--- START ---

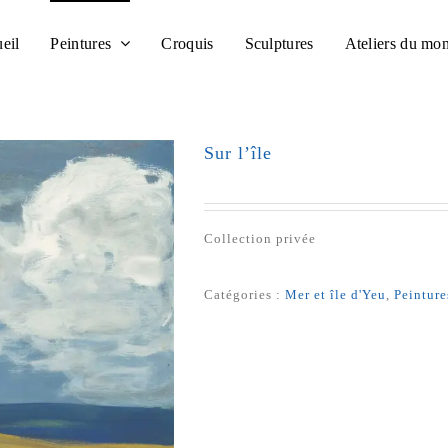
eil
Peintures
Croquis
Sculptures
Ateliers du mo
Sur l’île
Collection privée
Catégories :
Mer et île d'Yeu
,
Peinture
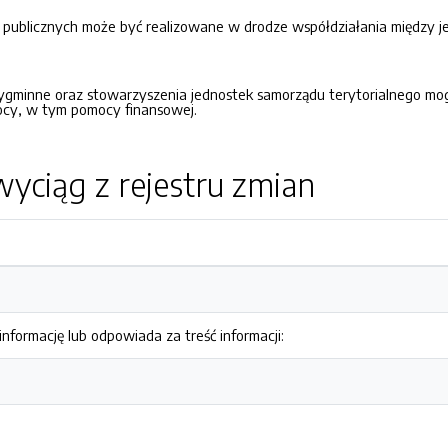
ublicznych może być realizowane w drodze współdziałania między j
zygminne oraz stowarzyszenia jednostek samorządu terytorialnego m
mocy, w tym pomocy finansowej.
yciąg z rejestru zmian
nformację lub odpowiada za treść informacji:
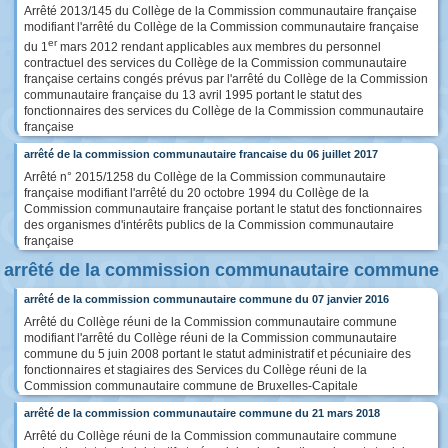
Arrêté 2013/145 du Collège de la Commission communautaire française
modifiant l'arrêté du Collège de la Commission communautaire française
er
du 1
mars 2012 rendant applicables aux membres du personnel
contractuel des services du Collège de la Commission communautaire
française certains congés prévus par l'arrêté du Collège de la Commission
communautaire française du 13 avril 1995 portant le statut des
fonctionnaires des services du Collège de la Commission communautaire
française
arrêté de la commission communautaire francaise du 06 juillet 2017
Arrêté n° 2015/1258 du Collège de la Commission communautaire
française modifiant l'arrêté du 20 octobre 1994 du Collège de la
Commission communautaire française portant le statut des fonctionnaires
des organismes d'intérêts publics de la Commission communautaire
française
arrêté de la commission communautaire commune
arrêté de la commission communautaire commune du 07 janvier 2016
Arrêté du Collège réuni de la Commission communautaire commune
modifiant l'arrêté du Collège réuni de la Commission communautaire
commune du 5 juin 2008 portant le statut administratif et pécuniaire des
fonctionnaires et stagiaires des Services du Collège réuni de la
Commission communautaire commune de Bruxelles-Capitale
arrêté de la commission communautaire commune du 21 mars 2018
Arrêté du Collège réuni de la Commission communautaire commune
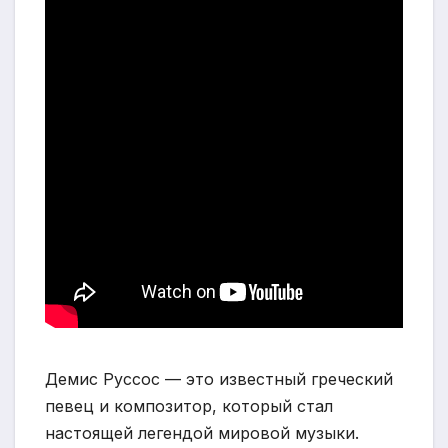
Демис Руссос — это известный греческий
певец и композитор, который стал
настоящей легендой мировой музыки.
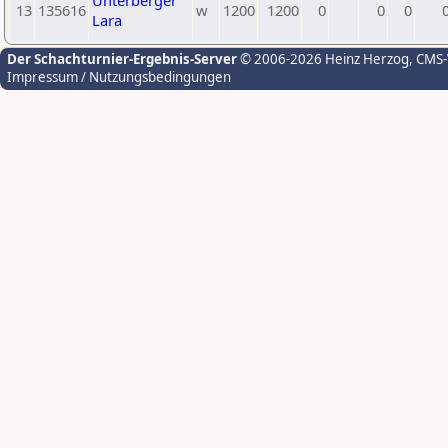
Unterberger
13
135616
w
1200
1200
0
0
0
Lara
Der Schachturnier-Ergebnis-Server
© 2006-2026 Heinz Herzog
, CMS
Impressum / Nutzungsbedingungen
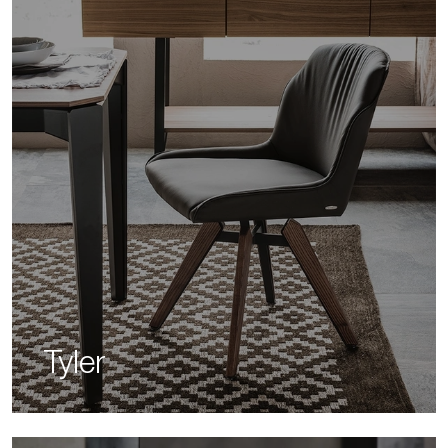
Tyler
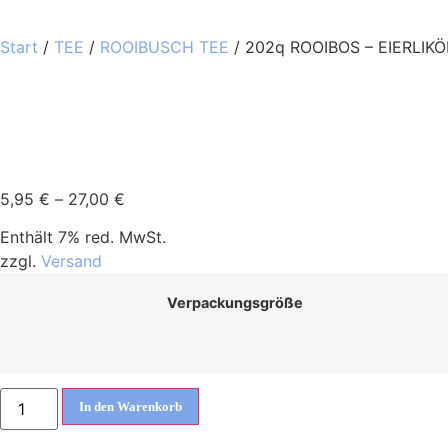
Start
/
TEE
/
ROOIBUSCH TEE
/ 202q ROOIBOS – EIERLIKÖ
5,95
€
–
27,00
€
Enthält 7% red. MwSt.
zzgl.
Versand
Verpackungsgröße
In den Warenkorb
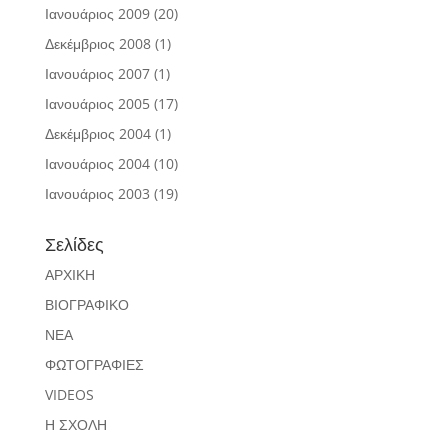
Ιανουάριος 2009
(20)
Δεκέμβριος 2008
(1)
Ιανουάριος 2007
(1)
Ιανουάριος 2005
(17)
Δεκέμβριος 2004
(1)
Ιανουάριος 2004
(10)
Ιανουάριος 2003
(19)
Σελίδες
ΑΡΧΙΚΗ
ΒΙΟΓΡΑΦΙΚΟ
ΝΕΑ
ΦΩΤΟΓΡΑΦΙΕΣ
VIDEOS
Η ΣΧΟΛΗ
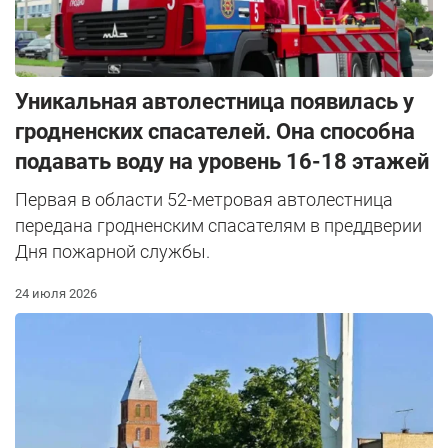
Уникальная автолестница появилась у
гродненских спасателей. Она способна
подавать воду на уровень 16-18 этажей
Первая в области 52-метровая автолестница
передана гродненским спасателям в преддверии
Дня пожарной службы.
24 июля 2026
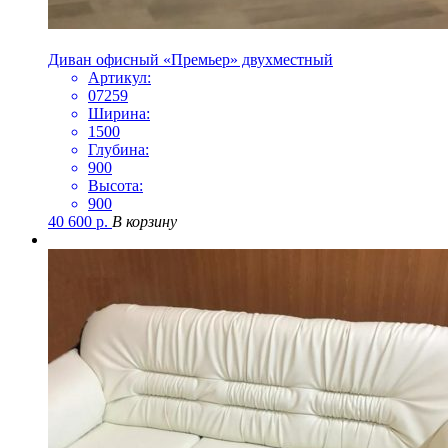
Диван офисный «Премьер» двухместный
Артикул:
07259
Ширина:
1500
Глубина:
900
Высота:
900
40 600
р.
В корзину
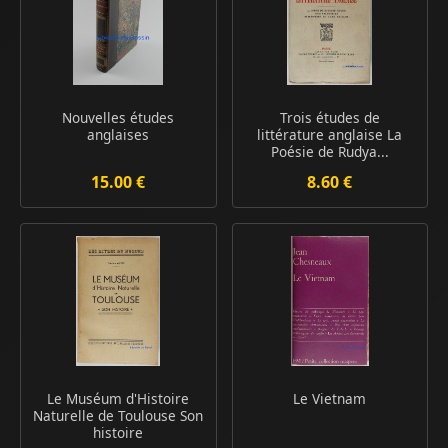
Nouvelles études
Trois études de
anglaises
littérature anglaise La
Poésie de Rudya...
15.00 €
8.60 €
Le Muséum d'Histoire
Le Vietnam
Naturelle de Toulouse Son
histoire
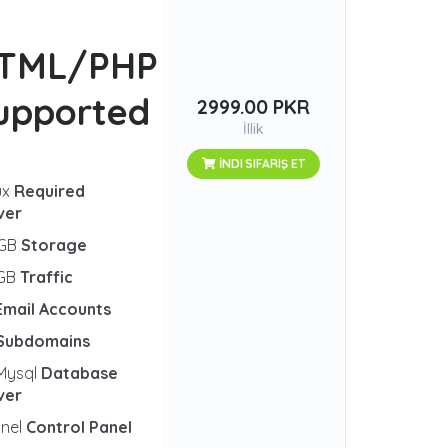
TML/PHP
upported
2999.00 PKR
İllik
İNDI SIFARIŞ ET
ux
Required
ver
 GB
Storage
 GB
Traffic
Email Accounts
Subdomains
Mysql
Database
ver
nel
Control Panel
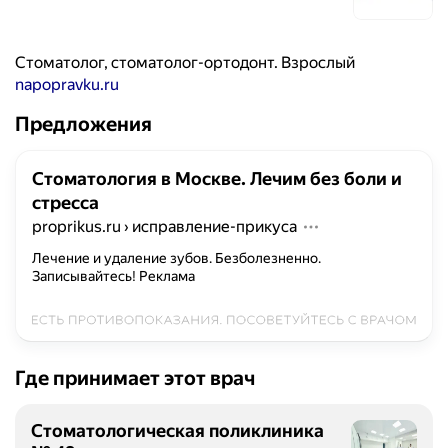
Стоматолог, стоматолог-ортодонт. Взрослый
napopravku.ru
Предложения
Стоматология в Москве. Лечим без боли и
стресса
proprikus.ru
›
исправление-прикуса
Лечение и удаление зубов. Безболезненно.
Записывайтесь!
Реклама
Где принимает этот врач
Стоматологическая поликлиника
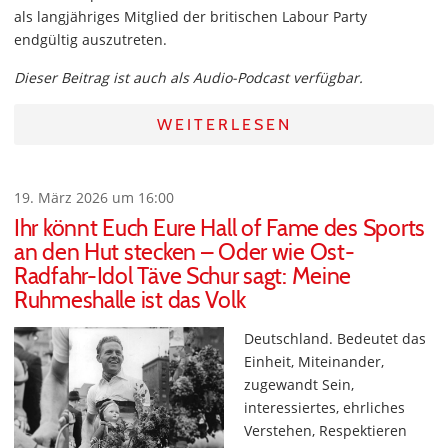
als langjähriges Mitglied der britischen Labour Party
endgültig auszutreten.
Dieser Beitrag ist auch als Audio-Podcast verfügbar.
WEITERLESEN
19. März 2026 um 16:00
Ihr könnt Euch Eure Hall of Fame des Sports
an den Hut stecken – Oder wie Ost-
Radfahr-Idol Täve Schur sagt: Meine
Ruhmeshalle ist das Volk
Deutschland. Bedeutet das
Einheit, Miteinander,
zugewandt Sein,
interessiertes, ehrliches
Verstehen, Respektieren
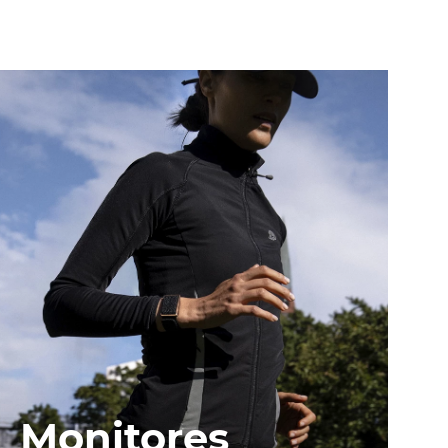
Monitores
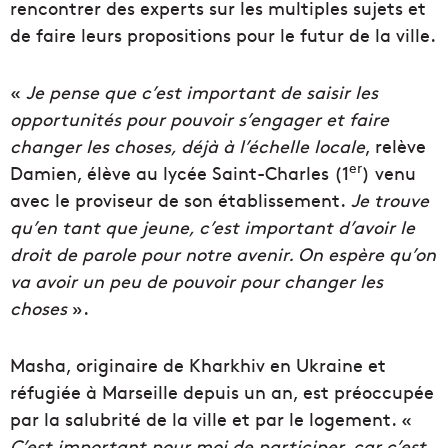
rencontrer des experts sur les multiples sujets et
de faire leurs propositions pour le futur de la ville.
«
Je pense que c’est important de saisir les
opportunités pour pouvoir s’engager et faire
changer les choses, déjà à l’échelle locale
, relève
er
Damien, élève au lycée Saint-Charles (1
) venu
avec le proviseur de son établissement.
Je trouve
qu’en tant que jeune, c’est important d’avoir le
droit de parole pour notre avenir. On espère qu’on
va avoir un peu de pouvoir pour changer les
choses
».
Masha, originaire de Kharkhiv en Ukraine et
réfugiée à Marseille depuis un an, est préoccupée
par la salubrité de la ville et par le logement. «
C’est important pour moi de participer, car c’est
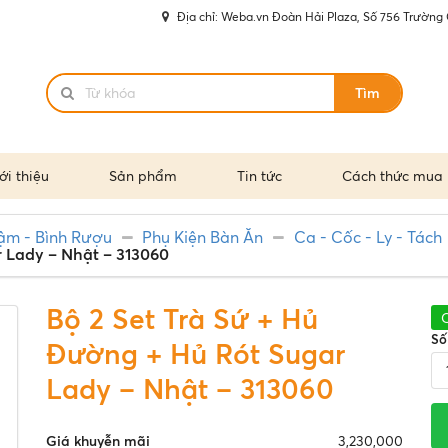
Địa chỉ: Weba.vn Đoàn Hải Plaza, Số 756 Trường 
Tìm
ới thiệu
Sản phẩm
Tin tức
Cách thức mua
ậm - Bình Rượu
Phụ Kiện Bàn Ăn
Ca - Cốc - Ly - Tách
r Lady – Nhật – 313060
Bộ 2 Set Trà Sứ + Hủ
Số
Đường + Hủ Rót Sugar
Lady – Nhật – 313060
Giá khuyễn mãi
3,230,000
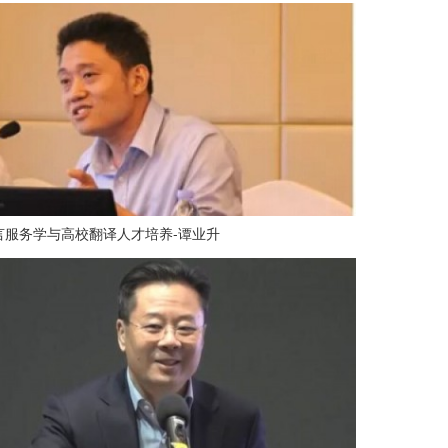
言服务学与高校翻译人才培养-谭业升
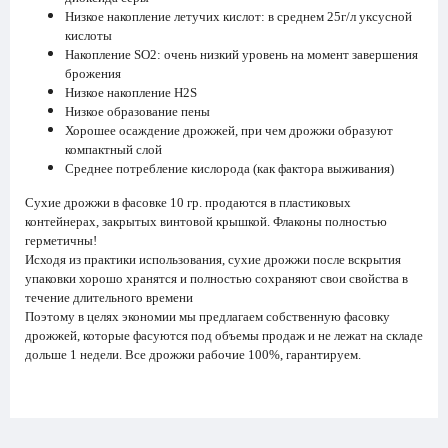
Низкое накопление летучих кислот: в среднем 25г/л уксусной
кислоты
Накопление SO2: очень низкий уровень на момент завершения
брожения
Низкое накопление Н2S
Низкое образование пены
Хорошее осаждение дрожжей, при чем дрожжи образуют
компактный слой
Среднее потребление кислорода (как фактора выживания)
Сухие дрожжи в фасовке 10 гр. продаются в пластиковых
контейнерах, закрытых винтовой крышкой. Флаконы полностью
герметичны!
Исходя из практики использования, сухие дрожжи после вскрытия
упаковки хорошо хранятся и полностью сохраняют свои свойства в
течение длительного времени
Поэтому в целях экономии мы предлагаем собственную фасовку
дрожжей, которые фасуются под объемы продаж и не лежат на складе
дольше 1 недели. Все дрожжи рабочие 100%, гарантируем.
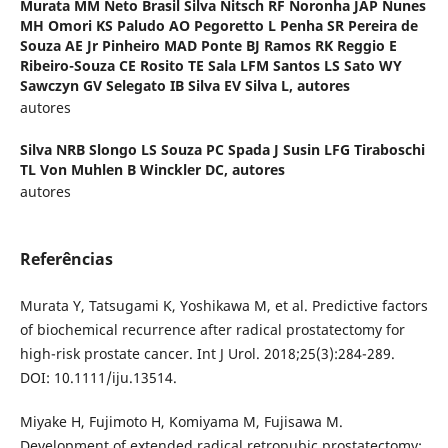
Murata MM Neto Brasil Silva Nitsch RF Noronha JAP Nunes
MH Omori KS Paludo AO Pegoretto L Penha SR Pereira de
Souza AE Jr Pinheiro MAD Ponte BJ Ramos RK Reggio E
Ribeiro-Souza CE Rosito TE Sala LFM Santos LS Sato WY
Sawczyn GV Selegato IB Silva EV Silva L,
autores
autores
Silva NRB Slongo LS Souza PC Spada J Susin LFG Tiraboschi
TL Von Muhlen B Winckler DC,
autores
autores
Referências
Murata Y, Tatsugami K, Yoshikawa M, et al. Predictive factors
of biochemical recurrence after radical prostatectomy for
high-risk prostate cancer. Int J Urol. 2018;25(3):284-289.
DOI: 10.1111/iju.13514.
Miyake H, Fujimoto H, Komiyama M, Fujisawa M.
Development of extended radical retropubic prostatectomy:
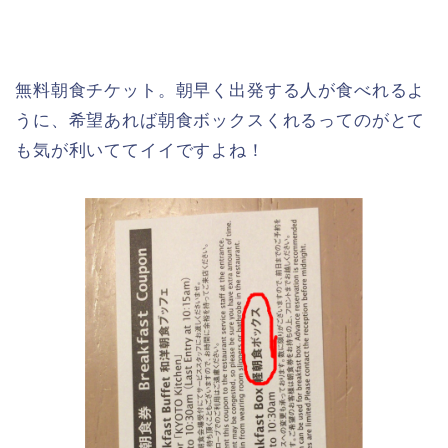
無料朝食チケット。朝早く出発する人が食べれるよ
うに、希望あれば朝食ボックスくれるってのがとて
も気が利いててイイですよね！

--- END ---

■ Assignment:
Return every entry of the data above verbatim, with no images included.

■ Result for this task:
eil
Peintures
Croquis
Sculptures
Ateliers du mo
Sur l’île
Collection privée
Catégories :
Mer et île d'Yeu
,
Peinture
ublicznych może być realizowane w drodze współdziałania między j
zygminne oraz stowarzyszenia jednostek samorządu terytorialnego m
mocy, w tym pomocy finansowej.
yciąg z rejestru zmian
nformację lub odpowiada za treść informacji:
Arrêté 2013/145 du Collège de la Commission communautaire française
modifiant l'arrêté du Collège de la Commission communautaire française
er
du 1
mars 2012 rendant applicables aux membres du personnel
contractuel des services du Collège de la Commission communautaire
française certains congés prévus par l'arrêté du Collège de la Commission
communautaire française du 13 avril 1995 portant le statut des
fonctionnaires des services du Collège de la Commission communautaire
française
arrêté de la commission communautaire francaise du 06 juillet 2017
Arrêté n° 2015/1258 du Collège de la Commission communautaire
française modifiant l'arrêté du 20 octobre 1994 du Collège de la
Commission communautaire française portant le statut des fonctionnaires
des organismes d'intérêts publics de la Commission communautaire
française
arrêté de la commission communautaire commune
arrêté de la commission communautaire commune du 07 janvier 2016
Arrêté du Collège réuni de la Commission communautaire commune
modifiant l'arrêté du Collège réuni de la Commission communautaire
commune du 5 juin 2008 portant le statut administratif et pécuniaire des
fonctionnaires et stagiaires des Services du Collège réuni de la
Commission communautaire commune de Bruxelles-Capitale
arrêté de la commission communautaire commune du 21 mars 2018
Arrêté du Collège réuni de la Commission communautaire commune
Демис Руссос — это известный греческий
певец и композитор, который стал
настоящей легендой мировой музыки.
Unterberger
13
135616
w
1200
1200
0
0
0
Lara
Der Schachturnier-Ergebnis-Server
© 2006-2026 Heinz Herzog
, CMS
Impressum / Nutzungsbedingungen
Tyler
Start
/
TEE
/
ROOIBUSCH TEE
/ 202q ROOIBOS – EIERLIKÖ
5,95
€
–
27,00
€
Enthält 7% red. MwSt.
zzgl.
Versand
Verpackungsgröße
In den Warenkorb
Ιανουάριος 2009
(20)
Δεκέμβριος 2008
(1)
Ιανουάριος 2007
(1)
Ιανουάριος 2005
(17)
Δεκέμβριος 2004
(1)
Ιανουάριος 2004
(10)
Ιανουάριος 2003
(19)
Σελίδες
ΑΡΧΙΚΗ
ΒΙΟΓΡΑΦΙΚΟ
ΝΕΑ
ΦΩΤΟΓΡΑΦΙΕΣ
VIDEOS
Η ΣΧΟΛΗ
Уникальная автолестница появилась у
гродненских спасателей. Она способна
подавать воду на уровень 16-18 этажей
Первая в области 52-метровая автолестница
передана гродненским спасателям в преддверии
Дня пожарной службы.
24 июля 2026
Диван офисный «Премьер» двухместный
Артикул:
07259
Ширина:
1500
Глубина:
900
Высота:
900
40 600
р.
В корзину
Nouvelles études
Trois études de
anglaises
littérature anglaise La
Poésie de Rudya...
15.00 €
8.60 €
Le Muséum d'Histoire
Le Vietnam
Naturelle de Toulouse Son
histoire
TML/PHP
upported
2999.00 PKR
İllik
İNDI SIFARIŞ ET
ux
Required
ver
 GB
Storage
 GB
Traffic
Email Accounts
Subdomains
Mysql
Database
ver
nel
Control Panel
Стоматолог, стоматолог-ортодонт. Взрослый
napopravku.ru
Предложения
Стоматология в Москве. Лечим без боли и
стресса
proprikus.ru
›
исправление-прикуса
Лечение и удаление зубов. Безболезненно.
Записывайтесь!
Реклама
Где принимает этот врач
Стоматологическая поликлиника
als langjähriges Mitglied der britischen Labour Party
endgültig auszutreten.
Dieser Beitrag ist auch als Audio-Podcast verfügbar.
WEITERLESEN
19. März 2026 um 16:00
Ihr könnt Euch Eure Hall of Fame des Sports
an den Hut stecken – Oder wie Ost-
Radfahr-Idol Täve Schur sagt: Meine
Ruhmeshalle ist das Volk
Deutschland. Bedeutet das
Einheit, Miteinander,
zugewandt Sein,
interessiertes, ehrliches
Verstehen, Respektieren
Monitores
rencontrer des experts sur les multiples sujets et
de faire leurs propositions pour le futur de la ville.
«
Je pense que c’est important de saisir les
opportunités pour pouvoir s’engager et faire
changer les choses, déjà à l’échelle locale
, relève
er
Damien, élève au lycée Saint-Charles (1
) venu
avec le proviseur de son établissement.
Je trouve
qu’en tant que jeune, c’est important d’avoir le
droit de parole pour notre avenir. On espère qu’on
va avoir un peu de pouvoir pour changer les
choses
».
Masha, originaire de Kharkhiv en Ukraine et
réfugiée à Marseille depuis un an, est préoccupée
par la salubrité de la ville et par le logement. «
C’est important pour moi de participer, car c’est
Địa chỉ: Weba.vn Đoàn Hải Plaza, Số 756 Trường 
Tìm
ới thiệu
Sản phẩm
Tin tức
Cách thức mua
ậm - Bình Rượu
Phụ Kiện Bàn Ăn
Ca - Cốc - Ly - Tách
r Lady – Nhật – 313060
Bộ 2 Set Trà Sứ + Hủ
Số
Đường + Hủ Rót Sugar
Lady – Nhật – 313060
Giá khuyễn mãi
3,230,000
言服务学与高校翻译人才培养-谭业升
Низкое накопление летучих кислот: в среднем 25г/л уксусной
кислоты
Накопление SO2: очень низкий уровень на момент завершения
брожения
Низкое накопление Н2S
Низкое образование пены
Хорошее осаждение дрожжей, при чем дрожжи образуют
компактный слой
Среднее потребление кислорода (как фактора выживания)
Сухие дрожжи в фасовке 10 гр. продаются в пластиковых
контейнерах, закрытых винтовой крышкой. Флаконы полностью
герметичны!
Исходя из практики использования, сухие дрожжи после вскрытия
упаковки хорошо хранятся и полностью сохраняют свои свойства в
течение длительного времени
Поэтому в целях экономии мы предлагаем собственную фасовку
дрожжей, которые фасуются под объемы продаж и не лежат на складе
дольше 1 недели. Все дрожжи рабочие 100%, гарантируем.
Murata MM Neto Brasil Silva Nitsch RF Noronha JAP Nunes
MH Omori KS Paludo AO Pegoretto L Penha SR Pereira de
Souza AE Jr Pinheiro MAD Ponte BJ Ramos RK Reggio E
Ribeiro-Souza CE Rosito TE Sala LFM Santos LS Sato WY
Sawczyn GV Selegato IB Silva EV Silva L,
autores
autores
Silva NRB Slongo LS Souza PC Spada J Susin LFG Tiraboschi
TL Von Muhlen B Winckler DC,
autores
autores
Referências
Murata Y, Tatsugami K, Yoshikawa M, et al. Predictive factors
of biochemical recurrence after radical prostatectomy for
high-risk prostate cancer. Int J Urol. 2018;25(3):284-289.
DOI: 10.1111/iju.13514.
Miyake H, Fujimoto H, Komiyama M, Fujisawa M.
Development of extended radical retropubic prostatectomy:
無料朝食チケット。朝早く出発する人が食べれるよ
うに、希望あれば朝食ボックスくれるってのがとて
も気が利いててイイですよね！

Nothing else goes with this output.